長著八個眼睛十六只手的肉瘤咒靈撲上來將他撕碎之前,金色光芒再次出現,阻擋了詛咒的侵襲。
混混十分激動。
“太好了你沒事!”他手舞足蹈地繞著女孩轉了一圈,“剛才的火可真嚇人,你沒受傷吧!”
女孩泛著金光的身形似乎比剛才長高了一點,她笑著擺了擺手,一只金色的蝴蝶從她的指尖翩翩飛起,落在混混的肩膀上。
他瞪大眼睛努力別過頭去看,還想跟女孩多說幾句,卻見女孩周身的光芒忽然沸騰了起來。
天暗了下來。
混混慢半拍地回過頭,大量的詛咒匯聚在一起,混沌的能量匯聚成一個遮天蔽日的巨型龍卷風,正呼嘯著向他們卷來。
那是他上次自己度過幻境時并未出現的天災。
“喂,你不會要去對付那個東西吧。”混混聲音顫抖,“別去了!反正幻境里又不會死人,就是痛一下而已,很快就結束了,我們一起逃吧!”
女孩望向他,輕輕地搖了搖頭,金光凝聚成一把華麗的權杖被她握在手中。
她揮了下權杖,一陣輕柔的風吹來,將混混吹得倒退幾步,帶離了她的身邊。
‘再見。’
女孩遠遠地朝他揮了揮手,好像是在道別,隨后握緊權杖,毅然躍入狂舞的暴風。
混混只能繼續逃。
風越來越大,他艱難地單手護著肩上的蝴蝶,一邊瞇著眼睛前進,等到風停了才睜開眼,果然發現他已經進入了下一個幻境。
沒記錯的話,這一回應該是……
聽著遠處傳來的陣陣槍聲,混混果斷找了塊掩體躲了起來。
還好還好,異能體系的幻境沒有前兩個那么恐怖,他已經是第二次經歷了,只要小心一點,應該可以安全挺到幻境結束。
混混躲過子彈,避開兩三波在大街上發瘋的異能力者,正當他暗自慶幸的時候,忽然發現周圍起霧了。
混混一呆,猛地竄起指著天空破口大罵。
“喂!外面那個控制幻境的家伙!別太欺負人了!隨意操作游戲難度是作弊的!”
金色的蝴蝶從他肩膀上飛去,環繞著他扇動翅膀,金粉落在他的身上,稍稍隔開不詳的霧氣,但更遠處的地方依舊伸手不見五指。
混混只能摸索著前進。
經過前兩次,他已經知道了每個幻境是有邊界的,只要跑出邊界,他就能離開。
但這一次,不知是不是大霧模糊了他的方向感,混混感覺自己走了很久很久,但依舊沒有出去的跡象。
也沒有天災或者人禍來奪走他的性命,他就這么一個人孤零零地被困在無邊無盡的霧氣中,周圍只有讓人發瘋的安靜。
混混抱著蝴蝶,茫然地站在原地。
正當他即將陷入絕望時,天邊陡然亮起了一束熟悉的光芒。
這次女孩沒有出現在他的身邊,但混混還能遠遠看清她被光包裹的輪廓——女孩又高了一些,圍繞著她的光變得更加明亮更加耀眼。
“你來了。
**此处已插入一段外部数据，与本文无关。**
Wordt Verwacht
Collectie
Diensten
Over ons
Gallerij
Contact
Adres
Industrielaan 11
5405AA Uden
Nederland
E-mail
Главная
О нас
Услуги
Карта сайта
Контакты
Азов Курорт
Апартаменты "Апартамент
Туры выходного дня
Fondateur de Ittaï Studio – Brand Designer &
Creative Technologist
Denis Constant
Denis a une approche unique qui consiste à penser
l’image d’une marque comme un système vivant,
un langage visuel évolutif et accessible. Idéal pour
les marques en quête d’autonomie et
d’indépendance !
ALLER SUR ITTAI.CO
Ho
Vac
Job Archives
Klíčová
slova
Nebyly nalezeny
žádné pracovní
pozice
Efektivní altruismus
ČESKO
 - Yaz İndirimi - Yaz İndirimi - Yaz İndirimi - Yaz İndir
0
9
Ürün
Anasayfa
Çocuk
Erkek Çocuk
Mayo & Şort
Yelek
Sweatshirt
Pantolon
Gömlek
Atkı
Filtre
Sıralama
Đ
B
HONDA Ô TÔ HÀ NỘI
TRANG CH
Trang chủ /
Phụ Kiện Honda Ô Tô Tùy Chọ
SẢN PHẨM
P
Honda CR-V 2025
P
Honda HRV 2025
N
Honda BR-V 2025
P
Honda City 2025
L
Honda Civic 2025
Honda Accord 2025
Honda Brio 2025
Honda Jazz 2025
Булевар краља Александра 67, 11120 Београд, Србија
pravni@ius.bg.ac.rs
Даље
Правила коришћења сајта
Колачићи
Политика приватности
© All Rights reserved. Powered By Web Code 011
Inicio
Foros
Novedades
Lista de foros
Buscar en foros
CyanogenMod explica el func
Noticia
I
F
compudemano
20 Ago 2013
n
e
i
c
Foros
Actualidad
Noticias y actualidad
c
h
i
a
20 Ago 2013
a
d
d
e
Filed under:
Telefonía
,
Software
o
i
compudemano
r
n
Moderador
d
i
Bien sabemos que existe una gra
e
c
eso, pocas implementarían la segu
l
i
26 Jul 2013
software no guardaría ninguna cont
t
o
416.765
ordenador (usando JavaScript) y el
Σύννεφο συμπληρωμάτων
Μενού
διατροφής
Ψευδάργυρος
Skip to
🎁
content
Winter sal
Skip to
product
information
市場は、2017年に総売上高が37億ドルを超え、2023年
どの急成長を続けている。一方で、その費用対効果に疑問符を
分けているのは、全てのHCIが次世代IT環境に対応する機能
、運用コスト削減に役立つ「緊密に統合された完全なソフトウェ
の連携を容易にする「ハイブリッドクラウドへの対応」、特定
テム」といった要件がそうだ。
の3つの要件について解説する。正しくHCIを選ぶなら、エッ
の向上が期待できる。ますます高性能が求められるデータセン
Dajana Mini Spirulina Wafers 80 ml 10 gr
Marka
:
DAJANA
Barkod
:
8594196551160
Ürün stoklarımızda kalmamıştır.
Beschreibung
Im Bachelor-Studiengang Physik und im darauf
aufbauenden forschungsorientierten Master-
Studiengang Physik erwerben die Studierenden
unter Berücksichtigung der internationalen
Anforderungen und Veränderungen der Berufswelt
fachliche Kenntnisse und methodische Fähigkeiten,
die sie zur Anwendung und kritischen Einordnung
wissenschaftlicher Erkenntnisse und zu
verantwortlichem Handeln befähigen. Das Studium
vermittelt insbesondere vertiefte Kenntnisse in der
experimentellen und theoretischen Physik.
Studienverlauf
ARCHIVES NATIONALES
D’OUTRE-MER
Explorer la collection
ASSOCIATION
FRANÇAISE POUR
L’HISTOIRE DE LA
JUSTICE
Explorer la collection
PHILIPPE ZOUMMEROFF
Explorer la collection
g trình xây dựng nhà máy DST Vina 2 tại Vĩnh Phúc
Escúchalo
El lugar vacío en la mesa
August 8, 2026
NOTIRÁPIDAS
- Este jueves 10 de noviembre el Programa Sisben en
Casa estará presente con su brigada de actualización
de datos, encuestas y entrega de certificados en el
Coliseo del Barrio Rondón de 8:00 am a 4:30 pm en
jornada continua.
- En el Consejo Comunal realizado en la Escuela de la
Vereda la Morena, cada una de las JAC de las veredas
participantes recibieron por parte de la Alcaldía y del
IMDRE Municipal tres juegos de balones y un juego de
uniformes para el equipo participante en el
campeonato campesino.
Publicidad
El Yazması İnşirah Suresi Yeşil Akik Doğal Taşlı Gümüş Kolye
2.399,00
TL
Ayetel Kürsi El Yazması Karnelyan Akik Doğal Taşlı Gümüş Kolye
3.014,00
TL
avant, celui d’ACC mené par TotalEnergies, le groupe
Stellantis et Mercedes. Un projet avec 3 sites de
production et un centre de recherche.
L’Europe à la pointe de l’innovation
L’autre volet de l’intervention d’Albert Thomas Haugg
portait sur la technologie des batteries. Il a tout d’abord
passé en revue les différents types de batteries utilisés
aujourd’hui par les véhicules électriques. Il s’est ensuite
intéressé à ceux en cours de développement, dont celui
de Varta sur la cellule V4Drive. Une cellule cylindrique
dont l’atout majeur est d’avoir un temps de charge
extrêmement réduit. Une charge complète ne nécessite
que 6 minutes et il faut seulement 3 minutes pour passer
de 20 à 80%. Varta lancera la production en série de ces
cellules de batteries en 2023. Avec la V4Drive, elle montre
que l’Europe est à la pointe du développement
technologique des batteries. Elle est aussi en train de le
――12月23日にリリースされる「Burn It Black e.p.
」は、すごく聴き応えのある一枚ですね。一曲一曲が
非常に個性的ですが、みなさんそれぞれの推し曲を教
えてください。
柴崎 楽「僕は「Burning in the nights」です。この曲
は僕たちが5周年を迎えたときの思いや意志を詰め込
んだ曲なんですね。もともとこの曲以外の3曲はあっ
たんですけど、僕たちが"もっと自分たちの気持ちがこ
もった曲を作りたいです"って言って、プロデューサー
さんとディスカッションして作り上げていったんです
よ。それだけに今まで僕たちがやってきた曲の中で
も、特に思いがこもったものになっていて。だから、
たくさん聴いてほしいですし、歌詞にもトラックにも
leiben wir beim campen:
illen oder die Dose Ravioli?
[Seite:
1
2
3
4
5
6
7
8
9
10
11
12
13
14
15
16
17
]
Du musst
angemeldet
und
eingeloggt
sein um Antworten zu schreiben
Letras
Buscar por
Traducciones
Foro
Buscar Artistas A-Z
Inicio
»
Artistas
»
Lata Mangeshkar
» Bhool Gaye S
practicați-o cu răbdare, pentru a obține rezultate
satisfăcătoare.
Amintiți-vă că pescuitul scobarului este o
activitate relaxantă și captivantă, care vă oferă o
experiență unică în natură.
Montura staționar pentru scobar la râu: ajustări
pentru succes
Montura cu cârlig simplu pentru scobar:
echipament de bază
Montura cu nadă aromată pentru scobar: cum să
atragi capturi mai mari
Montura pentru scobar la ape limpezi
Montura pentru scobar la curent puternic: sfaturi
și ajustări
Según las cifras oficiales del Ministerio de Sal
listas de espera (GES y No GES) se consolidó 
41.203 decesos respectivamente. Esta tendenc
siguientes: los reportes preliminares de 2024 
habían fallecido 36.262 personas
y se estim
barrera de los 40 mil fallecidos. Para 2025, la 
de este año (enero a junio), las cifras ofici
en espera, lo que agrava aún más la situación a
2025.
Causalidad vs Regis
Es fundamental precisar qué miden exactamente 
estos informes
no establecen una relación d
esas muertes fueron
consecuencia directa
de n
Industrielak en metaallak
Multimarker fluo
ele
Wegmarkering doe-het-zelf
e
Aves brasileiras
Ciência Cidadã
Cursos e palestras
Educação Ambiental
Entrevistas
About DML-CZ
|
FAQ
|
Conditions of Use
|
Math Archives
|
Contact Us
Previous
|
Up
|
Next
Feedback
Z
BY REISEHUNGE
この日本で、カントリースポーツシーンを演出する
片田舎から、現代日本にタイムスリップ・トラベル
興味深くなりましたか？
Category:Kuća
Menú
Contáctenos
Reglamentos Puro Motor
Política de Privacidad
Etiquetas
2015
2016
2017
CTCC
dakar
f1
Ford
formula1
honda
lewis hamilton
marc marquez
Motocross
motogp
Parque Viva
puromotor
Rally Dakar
”
混混喃喃道。
不知是否是吊橋效應作祟。
他平常并不是一個容易感動的人,自認品行自私低劣,很少有被什么觸動到的時候,但此刻他卻忽然有股想哭的沖動。
她是真實存在的嗎?
不會只是這個幻境的操作者為了徹底擊潰他,集合了他所有對救世主的幻想捏造出來的吧?
他能在現實里見到她嗎?
如果能見面的話,他想向她道歉,他不該只是因為自己天真的幻想就叫囂著想成為特殊能力者,力量原來是這么可怕的東西,可以隨隨便便置人于死地,又讓人為了拯救他而拼盡全力。
光破開大霧,四周的景象再度扭曲,將混混傳送到下一個幻境。
等混混雙腳落地,他終于想起來了,這最后一個幻境是什么。
天空裂開一道巨大的縫隙,邊緣燃燒著詭異的暗紅,縫隙外是緩慢旋轉著的漆黑旋渦,正在緩慢將這世間的一切碾碎吸入混沌之中。腳下的地面被剖開無數道口子,熾熱的巖漿從中噴涌而出,所有含有生機的事物都在一點點化為飛灰。
混混跌坐在地上。
這不是人類淺薄的力量能夠對抗的災難。
肩上的蝴蝶動了動翅膀,向空中飛去。
“別去!”
混混下意識伸手想要阻攔,蝴蝶卻化為金光從他的掌心穿過,毅然決然地奔向天地開裂的中心。
這次混混再也無法看清女孩的身影了。
他站在千瘡百孔的大地上,只能看見血紅色的天空下,一道金色的光芒越升越高、越來越亮。
太陽已然墜落,她便燃燒自己,成為照亮這個世界的新日。
于是血紅褪去,裂縫閉合,巖漿變為溪流,干涸的土地上長出新芽。
混混跪在草地上淚流滿面。
下一秒,幻境破碎。
混混心中情緒翻涌,一時緩不過勁來,身邊其余和他一起被綁來的同伴們也都安靜得過分,只不過不像他一樣哭得鼻涕都流到了嘴邊,但都神情恍惚,滿臉復雜。
十束多多良見到混混哭成這樣,眼中閃過一道驚訝,旋即啞然失笑。
他蹲下來遞給他一張紙巾,“好了,擦一擦吧,看來你在幻境里度過了一段令人記憶深刻的經歷。”
混混抽抽搭搭地吸著鼻子:“那個人……難道她真的只是幻境虛構的嗎?”
“當然不是。”
十束多多良臉上寫著‘還沒意識到嗎’,傷腦筋地站起身,走到祭壇側面,將身后的石像完整地讓出來。
混混這才第一次抬頭,認真地觀察起這座擺在正前方的神像。
石雕完美地還原了本人的姿態,身著長袍的少女頭頂象征著純凈的百合花環,雙手在胸前交疊,垂落的長發在巧奪天工的雕刻技術下被刻得毫發畢現,她的頭微微低垂,永遠慈愛地看向地面上的生靈,臉部刻意雕得讓人辨認不清真實的樣貌,陽光透過玻璃照在石像的側臉,像是為她鍍上了一層圣光。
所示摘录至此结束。